Notes on Markov Random Field energy function and Reparameterization Example

Markov Random Field is basically a model of joint probability distribution. It is commonly used in many places where an output get biased depending on the output of its neighbors which including Computer Vision. In computer vision one of the major problem that we are aware of is its noise problem. This noise usually depends on its neighbors which satisfies markovian properties.

Now lets represent the neighborhood relationship in a undirected graph where the vertices represents random variables and edges defines the neighborhood. We assume that this random variables that can be picked can be denoted as a finite set L of cardinality h. If I have n random variable then I can say that I have h^n possible combination out of which one is responsible for all. So we can represent it in a probability distribution, p(x). MRF has its own way to assumes this property for p(x). It assumes a vertice conditionally independent of all other vertices other than its neighbor. Mainly because it would help us to use Hammersly Clifford theorem.
MRF1
In graph theory, there is a common term called clique. Clique is basically the vartices that are somehow connected via an edge. If we consider clique potential function of size 2 then clique potential between 2 vartice will return a non negative value. The P(x) is proportional to the multiplication of all clique potentials.

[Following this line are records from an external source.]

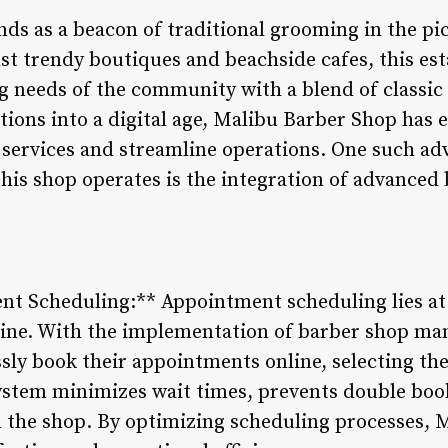
ds as a beacon of traditional grooming in the pi
st trendy boutiques and beachside cafes, this es
g needs of the community with a blend of classi
sitions into a digital age, Malibu Barber Shop ha
s services and streamline operations. One such a
this shop operates is the integration of advanced
ent Scheduling:** Appointment scheduling lies at
tine. With the implementation of barber shop m
ssly book their appointments online, selecting the
 system minimizes wait times, prevents double boo
 the shop. By optimizing scheduling processes,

Previously we were busy with only the outputs, but now we will try to predict inputs as well. So x_n were unobserved data and d_n’s are observed data. So now we have another edge which will be subject to clique potential as well. So now the probablity of d given x, P(d|x) is proportional to the multiplication of all clique potentials between x and d.
MRF2
But the function that we get can be normalized using an exponential function, P(x)=Exp(-E(x))/z
Here we get another function, E(x) which is known as Energy function. E(x) is summation instead of product as because we have an exponential in the original function. E(x)=Summation of theta(x)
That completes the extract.